Top of Data shown

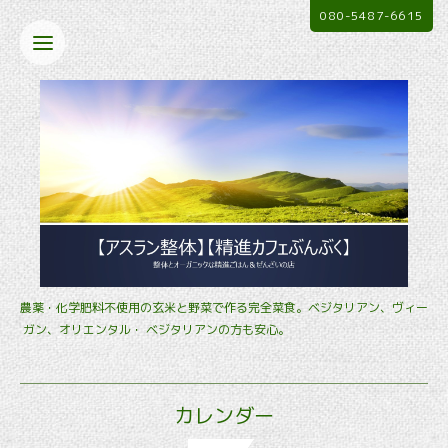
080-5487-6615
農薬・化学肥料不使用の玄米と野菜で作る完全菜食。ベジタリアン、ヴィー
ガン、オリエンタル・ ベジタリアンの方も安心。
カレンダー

Bottom of Data shown

**Activity**
Print the material above exactly, skipping its images.

**Solved exercise**
080-5487-6615
農薬・化学肥料不使用の玄米と野菜で作る完全菜食。ベジタリアン、ヴィー
ガン、オリエンタル・ ベジタリアンの方も安心。
カレンダー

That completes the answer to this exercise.